The second module, called LinkCompare, allows for comparisons of associations identified in LinkFinder. Researchers can compare different associations identified within the same dataset, or the same associations across different datasets. For instance, the authors wrote, users might compare the proteins associated with KRAS mutations in colorectal cancer to those associated with BRAF mutations in the same disease. Or they might look at genes linked to survival in several different cancer types, or molecules linked to survival in both ovarian cancer copy number data and ovarian cancer proteomics data.

The third module, LinkInterpreter, uses gene set and pathway analyses to place the associations identified in the previous two modules into a biological context. For this analysis, it uses functional data from the KEGG, Panther, Reactome, and WikiPathways databases, along with protein-protein interaction, transcription factor-target, miRNA-target, and kinase-target data.

In the Nucleic Acids Research study, Zhang and his colleagues provided five case studies of the tool, using it to look at the impact of RB1 mutations on mRNA expression in bladder cancer and the impact of HER2 amplification on protein phosphorylation in breast cancer; identify a protein signature linked to poor outcomes in ovarian cancer; identify a gene expression signature linked to survival across 12 different cancer types; and to link the marker APCDD1L, identified via the 12-cancer gene expression analysis, to tumor invasiveness and aggressiveness.

Zhang said that he and his colleagues have begun receiving requests from outside researchers who would like to add their multi-omic datasets to the resource, and that they have added two new datasets from BCM collaborators.

Ultimately, Zhang said, he hopes outside researchers will be able to upload their data independently in the future, but, he noted, quality control remains a challenge in this regard.

"We don't want to open this to everyone to upload their data yet because we want to make sure that at this stage, all the data is carefully annotated," he said. "We actually spent a lot of time even on the TCGA data, especially on the clinical part, where we had to clean it up and make it standardized."
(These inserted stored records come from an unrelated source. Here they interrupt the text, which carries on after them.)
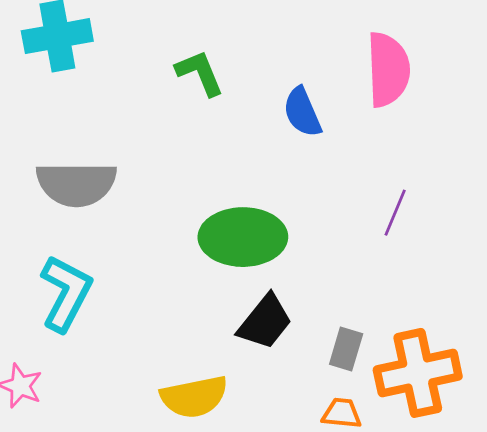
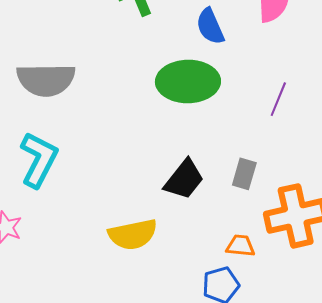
green ellipse: (243, 237) -> (188, 81), moved
gray rectangle: (346, 349) -> (244, 174), moved

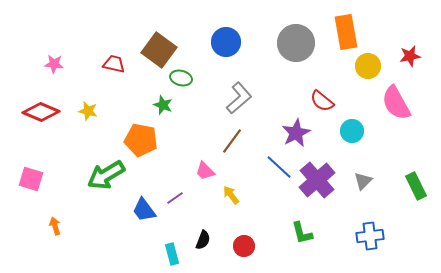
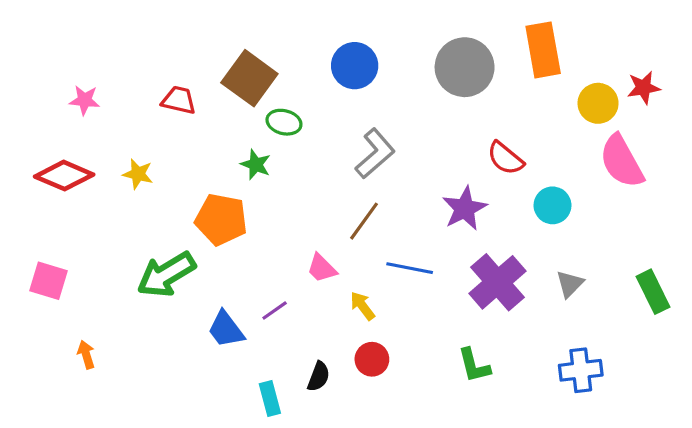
yellow circle: (368, 66) -> (598, 103), moved
blue line: (279, 167) -> (410, 268), moved, turned -32
red circle: (244, 246) -> (372, 359), moved

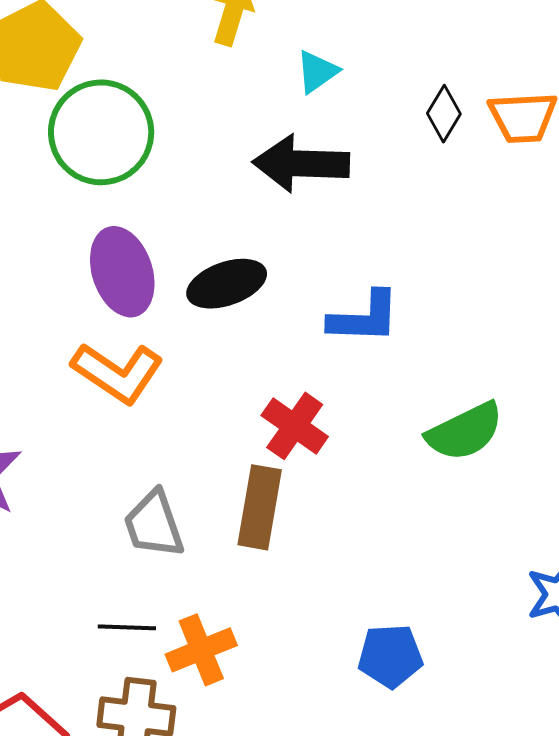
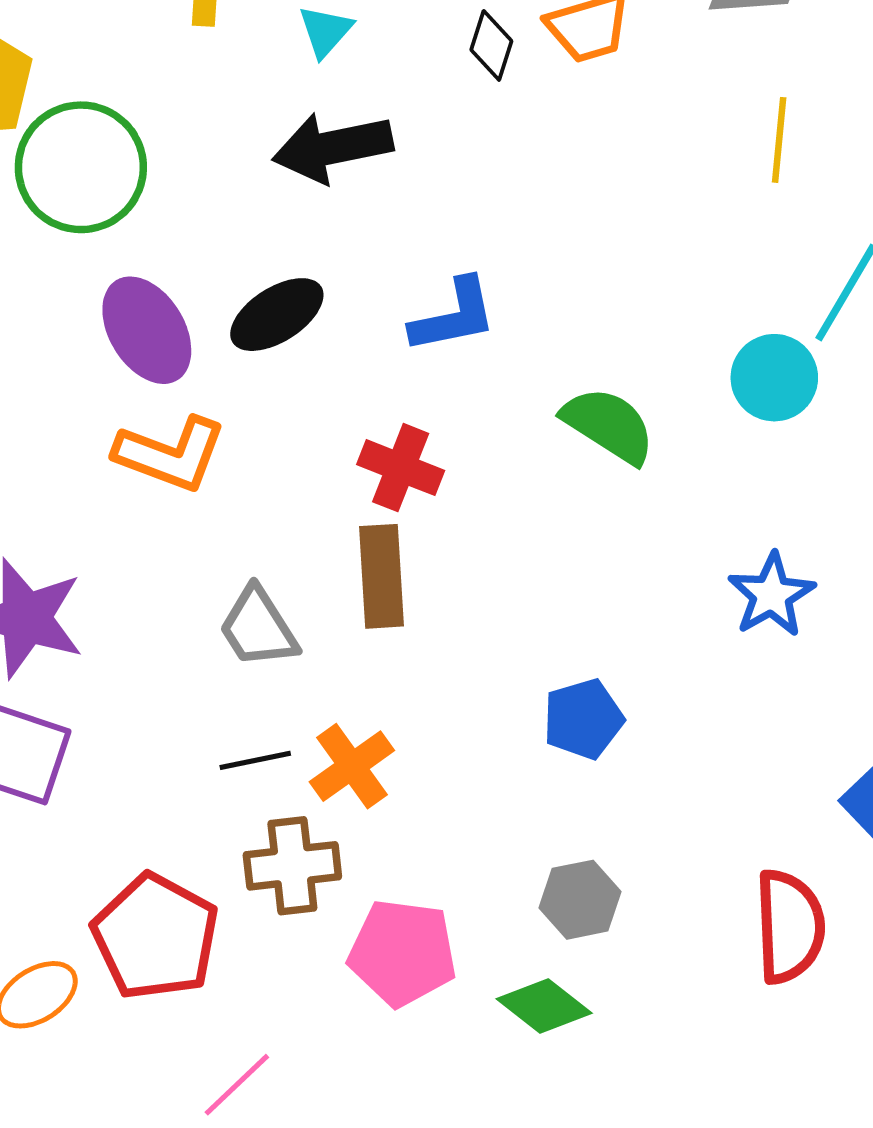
green semicircle: (465, 432) -> (609, 425), turned -108

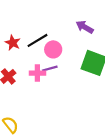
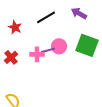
black line: (37, 40) -> (46, 17), moved
pink circle: (53, 49) -> (59, 46), moved

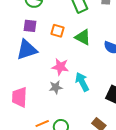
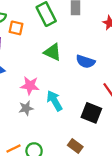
orange square: (58, 31) -> (16, 28), moved

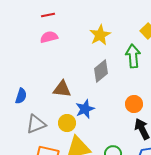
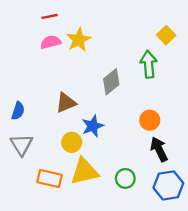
yellow star: (100, 35) -> (79, 40), moved
brown triangle: (62, 89) -> (66, 103), turned -30
gray triangle: (36, 124) -> (22, 145), moved, turned -40

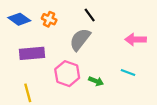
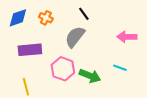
blue diamond: (19, 19) -> (18, 18), turned -55
green arrow: (96, 81) -> (90, 76), size x1.5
Zhang and his colleagues are now particularly interested in adding datasets that contain drug sensitivity information, he said, such as sets generated from cell line experiments or patient-derived xenografts.

"One limitation of the TCGA data is that we don't really have a lot of treatment response type of information," he said. "But if we can get cell line or PDX data with treatment information, that will add a lot of value."

In addition to growing the database, the researchers are working to expand its analysis capabilities.

"Currently, the association studies are based on univariate analysis," Zhang said. "So of course we want to implement more sophisticated statistical tools to support multivariate analysis and maybe add more machine learning components."